Provided entries
-- Opening Marker --

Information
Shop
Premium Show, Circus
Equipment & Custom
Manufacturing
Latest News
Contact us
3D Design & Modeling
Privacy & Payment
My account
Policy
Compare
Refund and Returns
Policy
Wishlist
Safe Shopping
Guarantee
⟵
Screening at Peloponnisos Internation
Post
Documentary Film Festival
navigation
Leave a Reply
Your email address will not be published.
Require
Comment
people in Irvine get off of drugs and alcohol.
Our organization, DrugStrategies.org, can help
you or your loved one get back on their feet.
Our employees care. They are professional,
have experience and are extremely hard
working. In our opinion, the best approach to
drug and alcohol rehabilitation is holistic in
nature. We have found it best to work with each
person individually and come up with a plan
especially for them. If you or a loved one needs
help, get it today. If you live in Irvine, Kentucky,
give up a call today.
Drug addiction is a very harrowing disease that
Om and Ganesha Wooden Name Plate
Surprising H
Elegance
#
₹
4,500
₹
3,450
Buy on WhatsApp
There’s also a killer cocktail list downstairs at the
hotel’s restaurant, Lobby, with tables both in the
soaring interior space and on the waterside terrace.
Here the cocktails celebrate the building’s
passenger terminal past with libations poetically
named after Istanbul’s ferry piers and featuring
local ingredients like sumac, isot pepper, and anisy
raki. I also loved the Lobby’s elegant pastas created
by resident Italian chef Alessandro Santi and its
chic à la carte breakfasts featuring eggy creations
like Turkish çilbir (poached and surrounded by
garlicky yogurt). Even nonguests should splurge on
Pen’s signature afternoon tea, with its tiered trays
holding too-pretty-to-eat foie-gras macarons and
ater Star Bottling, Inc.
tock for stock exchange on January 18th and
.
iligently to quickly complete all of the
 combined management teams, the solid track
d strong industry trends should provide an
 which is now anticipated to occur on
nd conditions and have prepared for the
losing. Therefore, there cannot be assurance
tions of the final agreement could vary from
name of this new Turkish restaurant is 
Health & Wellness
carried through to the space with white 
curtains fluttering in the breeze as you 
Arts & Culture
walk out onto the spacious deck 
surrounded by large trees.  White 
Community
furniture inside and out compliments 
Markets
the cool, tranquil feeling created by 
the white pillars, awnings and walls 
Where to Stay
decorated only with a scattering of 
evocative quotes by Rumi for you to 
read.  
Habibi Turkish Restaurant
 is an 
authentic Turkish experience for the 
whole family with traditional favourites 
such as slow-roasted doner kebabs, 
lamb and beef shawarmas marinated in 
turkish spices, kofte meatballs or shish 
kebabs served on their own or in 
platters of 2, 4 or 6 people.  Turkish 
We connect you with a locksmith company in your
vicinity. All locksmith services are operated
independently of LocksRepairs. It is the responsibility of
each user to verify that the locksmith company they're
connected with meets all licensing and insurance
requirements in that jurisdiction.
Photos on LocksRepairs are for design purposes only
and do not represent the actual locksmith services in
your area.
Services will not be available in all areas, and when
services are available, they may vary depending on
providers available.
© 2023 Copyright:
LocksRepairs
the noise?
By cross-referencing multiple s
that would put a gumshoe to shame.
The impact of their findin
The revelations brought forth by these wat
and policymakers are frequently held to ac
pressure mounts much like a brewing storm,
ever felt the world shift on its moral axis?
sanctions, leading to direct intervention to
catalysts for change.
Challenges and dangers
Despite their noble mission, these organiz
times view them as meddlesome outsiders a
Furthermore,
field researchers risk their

-- Closing Marker --

Assignment
Exactly as they appear, retype the lines from the start of the records through the line containing "Leave a Reply".

Exercise answer
Information
Shop
Premium Show, Circus
Equipment & Custom
Manufacturing
Latest News
Contact us
3D Design & Modeling
Privacy & Payment
My account
Policy
Compare
Refund and Returns
Policy
Wishlist
Safe Shopping
Guarantee
⟵
Screening at Peloponnisos Internation
Post
Documentary Film Festival
navigation
Leave a Reply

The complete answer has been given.